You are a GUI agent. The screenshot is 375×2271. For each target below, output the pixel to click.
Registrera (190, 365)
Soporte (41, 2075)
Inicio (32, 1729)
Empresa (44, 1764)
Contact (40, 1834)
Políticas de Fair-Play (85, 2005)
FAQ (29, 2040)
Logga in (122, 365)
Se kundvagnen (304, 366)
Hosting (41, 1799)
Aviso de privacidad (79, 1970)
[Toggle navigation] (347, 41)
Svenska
---
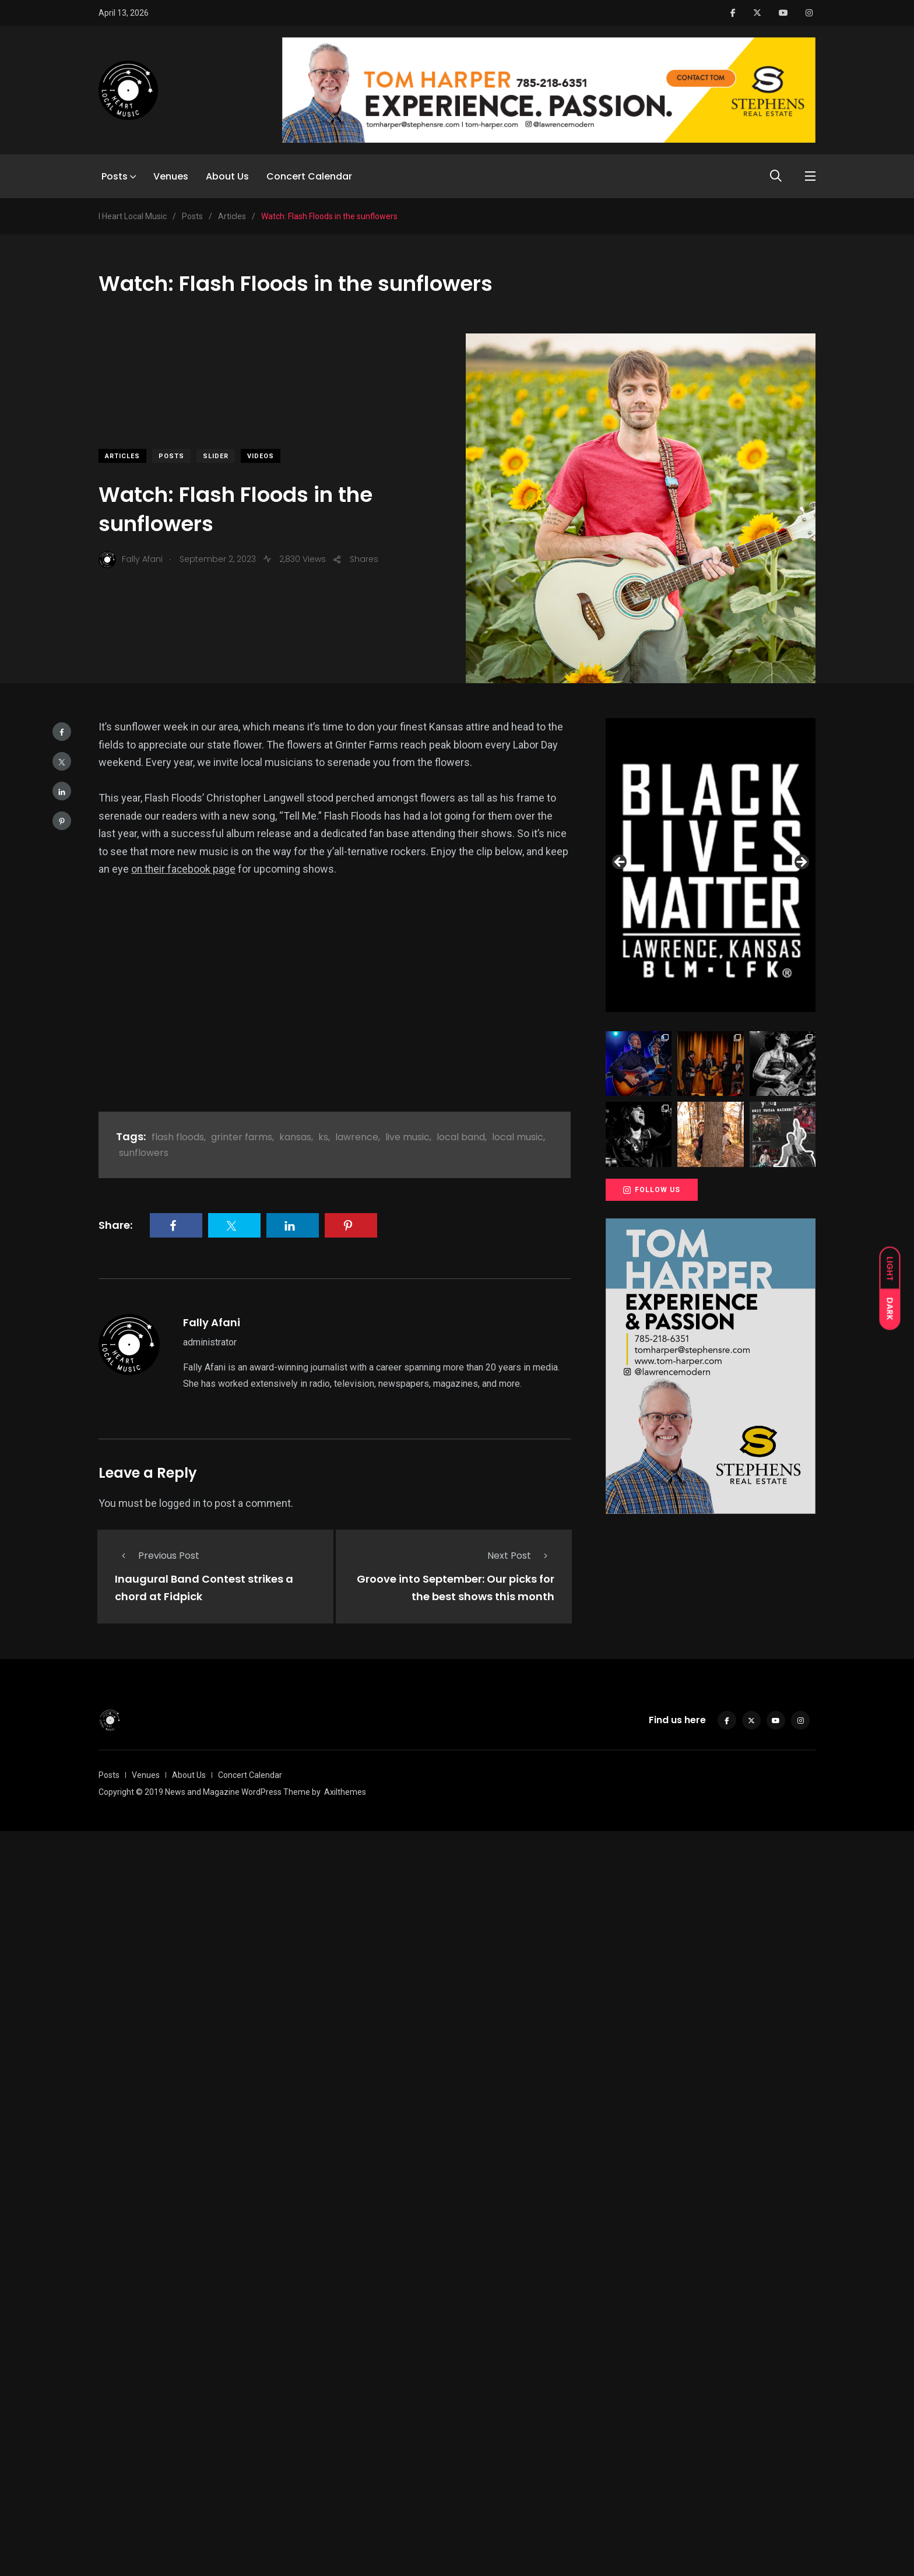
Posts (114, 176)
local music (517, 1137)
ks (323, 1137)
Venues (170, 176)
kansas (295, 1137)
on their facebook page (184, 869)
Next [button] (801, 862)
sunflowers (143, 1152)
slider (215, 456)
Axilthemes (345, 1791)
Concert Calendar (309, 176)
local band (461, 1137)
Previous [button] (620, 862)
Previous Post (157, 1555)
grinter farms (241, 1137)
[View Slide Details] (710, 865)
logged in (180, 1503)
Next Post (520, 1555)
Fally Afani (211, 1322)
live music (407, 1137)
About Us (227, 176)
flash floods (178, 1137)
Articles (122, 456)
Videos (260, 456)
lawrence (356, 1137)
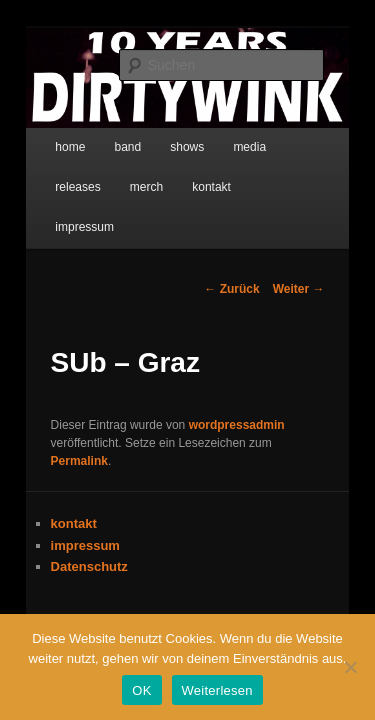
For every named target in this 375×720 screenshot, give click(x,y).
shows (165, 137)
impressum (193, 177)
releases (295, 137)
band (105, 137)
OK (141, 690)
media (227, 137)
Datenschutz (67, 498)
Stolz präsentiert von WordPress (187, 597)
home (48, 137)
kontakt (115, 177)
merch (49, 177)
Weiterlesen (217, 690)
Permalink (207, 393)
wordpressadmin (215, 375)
---
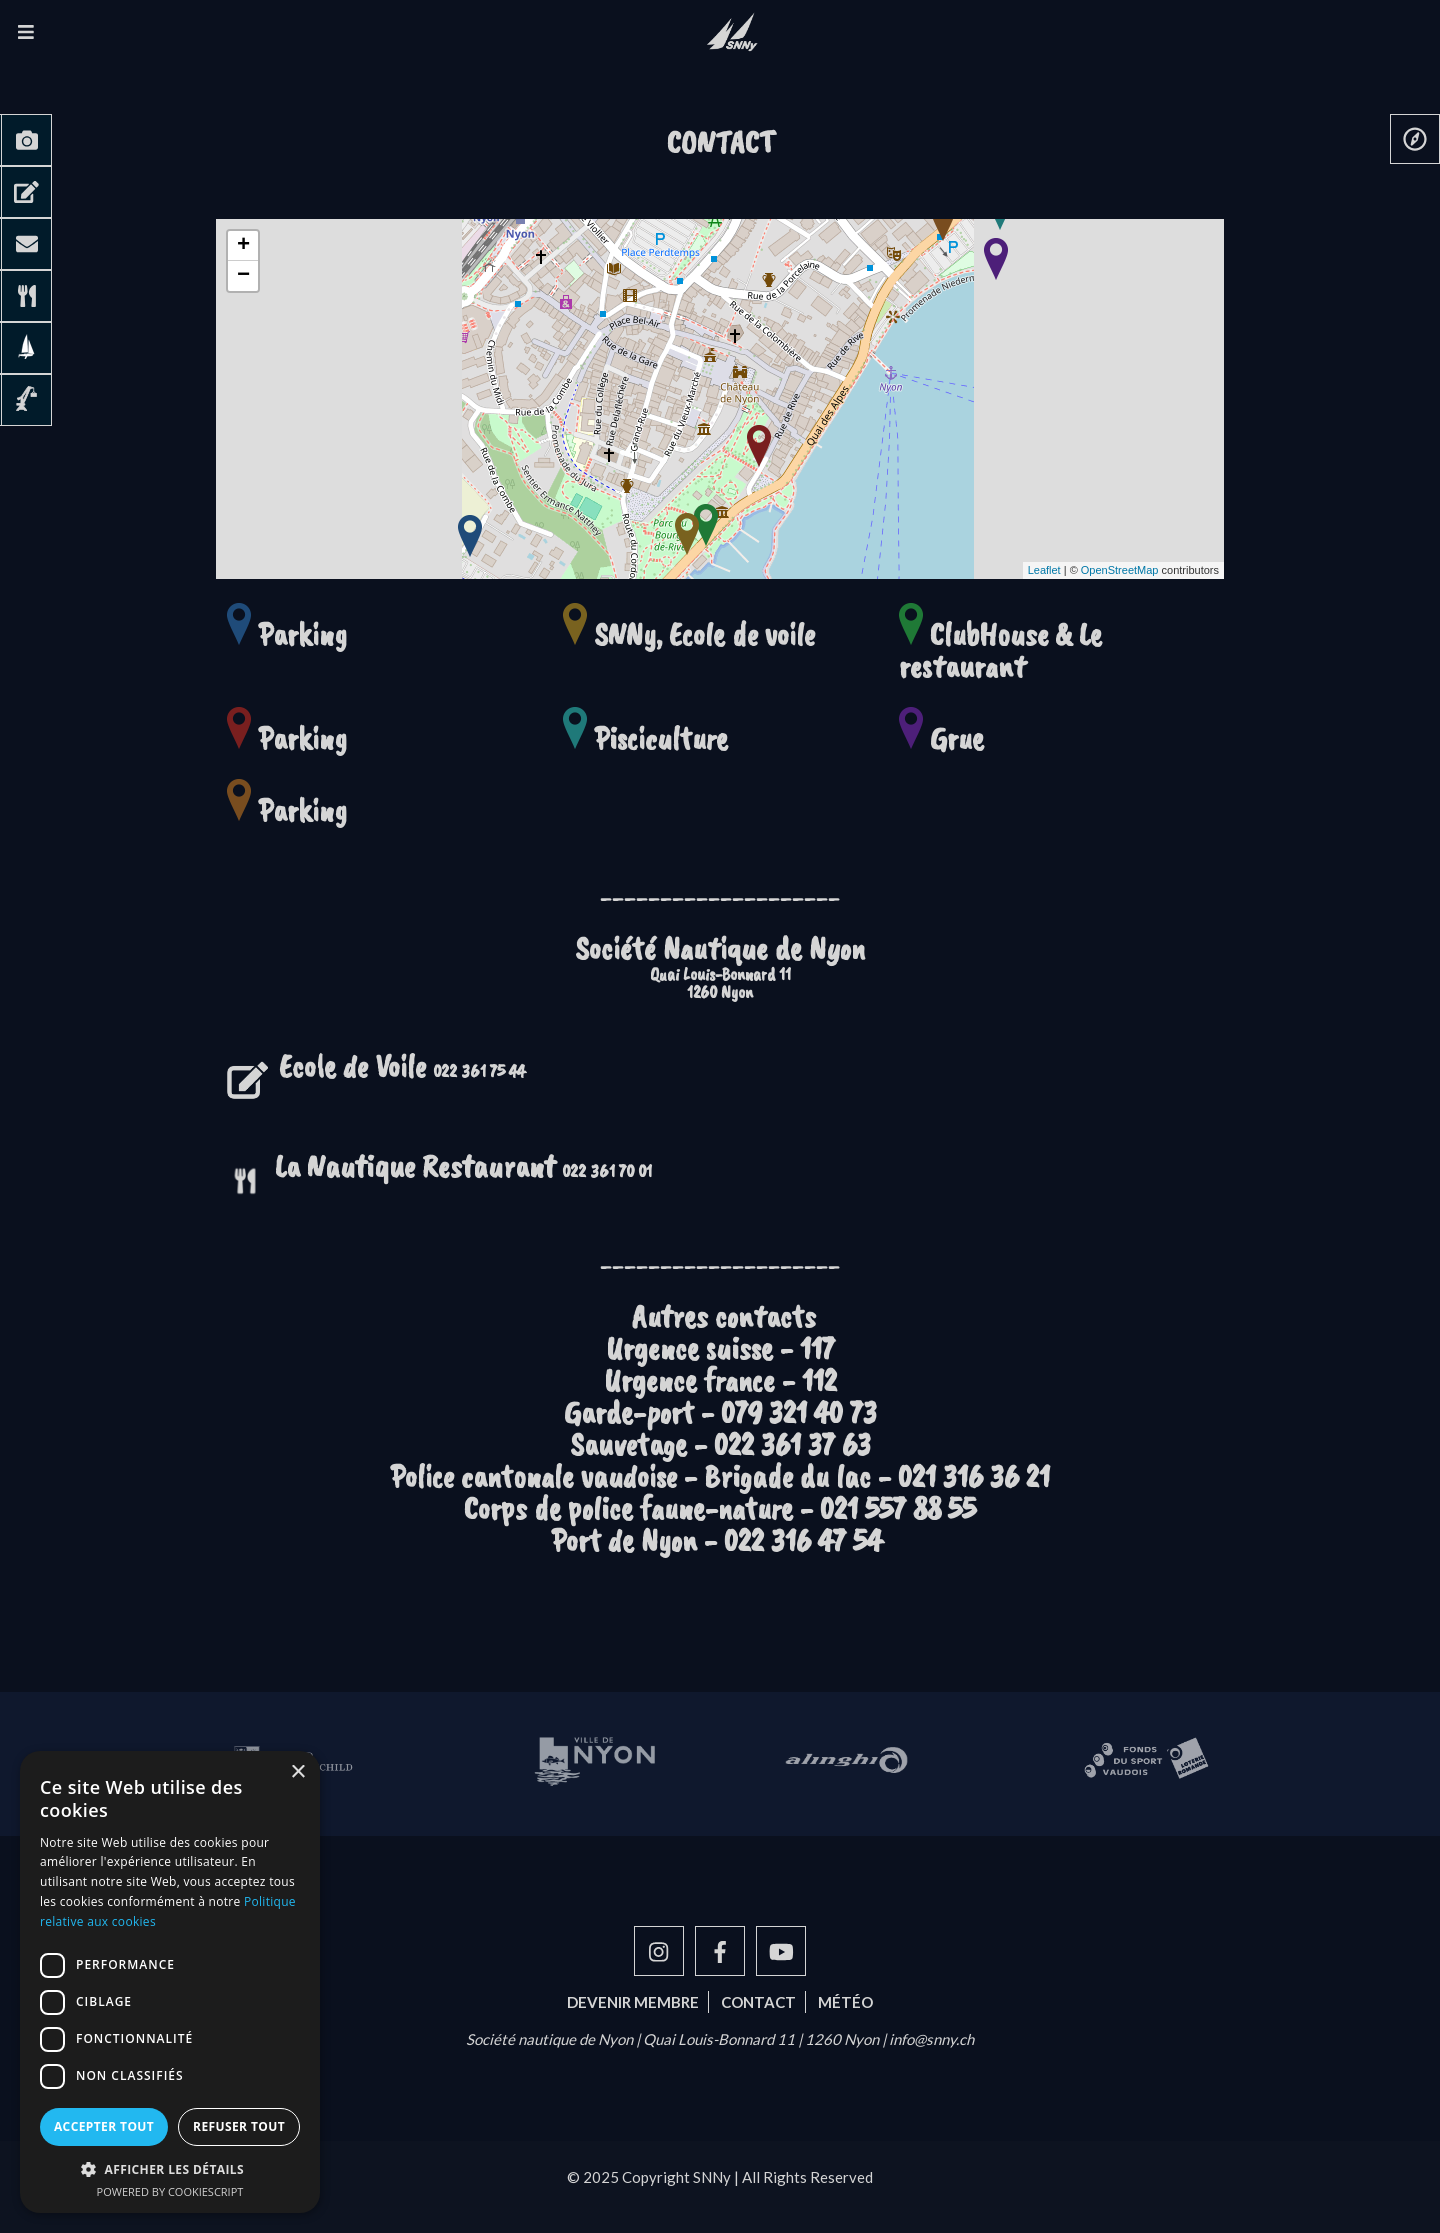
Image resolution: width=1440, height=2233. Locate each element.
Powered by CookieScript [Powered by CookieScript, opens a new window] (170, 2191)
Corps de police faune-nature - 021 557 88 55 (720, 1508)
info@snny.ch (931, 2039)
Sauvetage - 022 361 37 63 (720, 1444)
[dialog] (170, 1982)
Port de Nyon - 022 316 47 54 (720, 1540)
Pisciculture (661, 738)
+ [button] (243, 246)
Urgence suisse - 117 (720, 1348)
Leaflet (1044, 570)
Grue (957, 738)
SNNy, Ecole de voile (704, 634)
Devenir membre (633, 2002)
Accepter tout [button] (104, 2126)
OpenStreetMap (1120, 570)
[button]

Task item: Among the entries above, find the line with "OK (141, 690)" and the line with "wordpressadmin (215, 375)"; give again exactly these two lines and all lines between them.

Response to this exercise:
OK (141, 690)
media (227, 137)
Datenschutz (67, 498)
Stolz präsentiert von WordPress (187, 597)
home (48, 137)
kontakt (115, 177)
merch (49, 177)
Weiterlesen (217, 690)
Permalink (207, 393)
wordpressadmin (215, 375)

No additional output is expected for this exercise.